Indeed, in his work, Ibn Hamza establishes a correlation between numbers in geometric progression and numbers in arithmetic progression, a correlation which would be a clue to think that he would have probably understood the notion of logarithm. These few lines on Ibn Hamza will quickly find an important distribution in particular in the work Science among the Ottoman Turks of Abdülhak Adnan Adıvar which affirms that, if Ibn Hamza had started the study of the progression by the 0 instead of 1, he could have managed to invent logarithms.

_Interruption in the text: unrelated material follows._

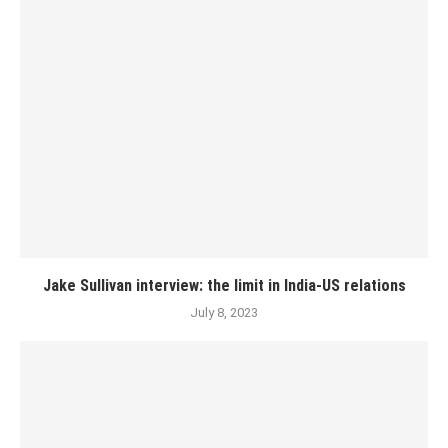
Jake Sullivan interview: the limit in India-US relations
July 8, 2023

In the Arab world, Qadrî Hâfidh Tûqân (1911-1971), professor of mathematics and Palestinian politician, published a book Turâth al-'arab al-'ilmî fî al-riyâdiyyâtwa al-falak (in Arabic: The scientific heritage of the Arabs in mathematics and astronomy), a work published in an Arab nationalist framework. He takes up the Turkish theses of a conceptualization of logarithms by Ibn Hamza. George Sarton, reading this work, writes that "the idea of comparing and juxtaposing arithmetic and geometric progressions had occurred to many Western minds, (but) that from this comparison to logarithms there was still a very large ditch (it seems small to us who know logarithms, but was very large for those who had yet to invent them) ”.

It is nevertheless useful to underline that the majority of the commentators of this controversy (Tuqân, Sarton, Hartner ...) did not however have access to the initial text of Ibn Hamza, which does not prevent these analyzes of texts and these second-hand observations to experience an accelerated dissemination in books and encyclopedias in recent years.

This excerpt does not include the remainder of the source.